For the record, you also may not move into the basement and install black lights or hang Che Guevara posters (or posters of Barack Obama in the style of Che), nor may you consider our laundry room an intergenerational gathering place.

At 26, you will have been a legal adult for five years and will have obtained an education or professional training. You will have been taught to drive, cook, operate a power drill, call the cable company when the service goes down and, most important, prepare your own income-tax return.

You will be old enough to get married, enter into a binding legal contract, start a business, buy a home and even rent a car.

Twenty-six isn’t terribly old, but it’s old enough to know better. It is not adolescence, no matter what the American Psychological Association says.

Not to worry. We have confidence in you. Adulthood is not as hard as it looks.

Love and kisses, Mom.

Perhaps because the president’s own children are still so young, he doesn’t realize that success in parenting is defined by our children’s independence.

Children seek independence naturally from the time they are toddlers, yelling “All by myself!” at the least interference from an adult.

They follow this instinct as adolescents by lying about their whereabouts, erasing their text messages and wearing styles that makes us cringe with embarrassment.

Nothing is as important as this innate quest for independence because it is the essential element to becoming an adult.

For the sake of our nation’s future, it’s an instinct whose smoldering ashes ought to be fanned, not squelched by the lure of “slackerdom.”

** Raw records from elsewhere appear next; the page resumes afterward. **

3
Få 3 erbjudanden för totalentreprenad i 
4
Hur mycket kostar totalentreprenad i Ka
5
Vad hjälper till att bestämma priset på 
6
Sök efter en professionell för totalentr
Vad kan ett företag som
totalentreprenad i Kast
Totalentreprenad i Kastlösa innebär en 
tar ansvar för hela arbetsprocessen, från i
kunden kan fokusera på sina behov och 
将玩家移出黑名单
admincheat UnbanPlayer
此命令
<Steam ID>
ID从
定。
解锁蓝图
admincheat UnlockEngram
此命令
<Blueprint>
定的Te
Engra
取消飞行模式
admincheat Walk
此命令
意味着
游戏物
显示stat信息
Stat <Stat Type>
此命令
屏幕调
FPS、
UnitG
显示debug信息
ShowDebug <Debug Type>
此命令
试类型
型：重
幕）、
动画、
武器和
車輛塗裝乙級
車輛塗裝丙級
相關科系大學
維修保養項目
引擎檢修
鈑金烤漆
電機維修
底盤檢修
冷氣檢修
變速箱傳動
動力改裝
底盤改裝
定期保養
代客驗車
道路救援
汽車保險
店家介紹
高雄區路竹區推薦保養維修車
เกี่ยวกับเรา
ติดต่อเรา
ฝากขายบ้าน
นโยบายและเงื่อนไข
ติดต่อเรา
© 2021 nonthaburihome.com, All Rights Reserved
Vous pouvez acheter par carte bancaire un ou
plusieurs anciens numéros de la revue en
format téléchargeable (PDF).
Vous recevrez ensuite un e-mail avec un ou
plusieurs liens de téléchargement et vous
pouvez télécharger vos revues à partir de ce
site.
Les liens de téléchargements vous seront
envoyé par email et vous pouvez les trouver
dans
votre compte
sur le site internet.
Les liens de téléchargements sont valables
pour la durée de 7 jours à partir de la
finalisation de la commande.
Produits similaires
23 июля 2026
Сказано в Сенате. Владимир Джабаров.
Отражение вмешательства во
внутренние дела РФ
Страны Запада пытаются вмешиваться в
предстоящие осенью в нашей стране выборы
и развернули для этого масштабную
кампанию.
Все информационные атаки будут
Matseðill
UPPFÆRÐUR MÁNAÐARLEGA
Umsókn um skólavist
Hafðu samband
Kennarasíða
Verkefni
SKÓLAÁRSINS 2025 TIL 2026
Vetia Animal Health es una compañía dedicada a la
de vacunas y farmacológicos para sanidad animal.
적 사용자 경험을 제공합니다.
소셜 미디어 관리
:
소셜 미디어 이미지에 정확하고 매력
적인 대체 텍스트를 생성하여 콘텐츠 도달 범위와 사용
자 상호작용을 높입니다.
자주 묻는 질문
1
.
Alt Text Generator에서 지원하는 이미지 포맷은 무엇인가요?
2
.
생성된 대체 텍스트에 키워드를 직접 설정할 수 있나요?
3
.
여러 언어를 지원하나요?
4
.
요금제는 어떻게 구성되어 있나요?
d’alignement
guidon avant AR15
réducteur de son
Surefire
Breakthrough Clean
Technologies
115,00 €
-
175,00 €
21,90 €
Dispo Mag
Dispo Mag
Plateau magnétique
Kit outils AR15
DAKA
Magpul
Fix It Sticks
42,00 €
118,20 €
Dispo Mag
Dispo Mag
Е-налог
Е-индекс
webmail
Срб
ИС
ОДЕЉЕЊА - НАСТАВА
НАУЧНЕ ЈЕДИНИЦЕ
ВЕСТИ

Yet last week at a rally to generate support for his sinking signature health reform bill, Mr. Obama announced with fervor that the plan includes a provision for unmarried adults up to age 26 to be covered on their parents’ policies, irrespective of their educational status or employment.

The “young adults” in Mr. Obama’s audience cheered as if the school principal had just told them they were getting an extra recess, while he smiled with self-satisfaction as if this act of largesse is his right to bestow.

Keep in mind that such coverage isn’t really free. It just feels that way to the president and the young adults who won’t be paying for it.

According to the Commonwealth Fund, a health-policy think tank, Americans age 19 to 29 account for 30 percent of the uninsured. They achieve this status by “aging out” of their parents’ health insurance plans while working in jobs that don’t offer health benefits.

But extending the period of dependency on their parents will only serve to further erode the already-shrinking sense of adulthood among “young adults” while offering no permanent solution to the problem of unaffordability. (Even the moniker young adults implies they’re not the real thing, but rather a less capable version.)

In a free market, insurers should be able to offer health care products designed to meet the needs of consumers of all ages. Given their relative good health, a product for younger adults should be nominal and profitable. But insurers must be free to offer only the coverage this segment wants and needs, not a regulation-saturated policy that offsets their grandparent’s medical bills. Even a caveman can see that.

Given how fast and loose he plays with other people money — specifically the productive fruits of future generations — it’s no surprise that Mr. Obama instead wants parents to underwrite the needs of our adult children.

Twenty-six year-olds are not “kids,” as one liberal commentator on a weekend news program audaciously called them, and mandating that certain adults pay for the insurance of other able-bodied adults — even ones to whom we’re related — is not a mark of a free society.

On the other hand, if Mr. Obama’s audience is any indication, Generation Y is quickly turning into the first fully dependent generation in a Socialist America. Perhaps we ought to call it Generation S.

It’s no wonder the “free” that made this crowd erupt was the promise of a free ride.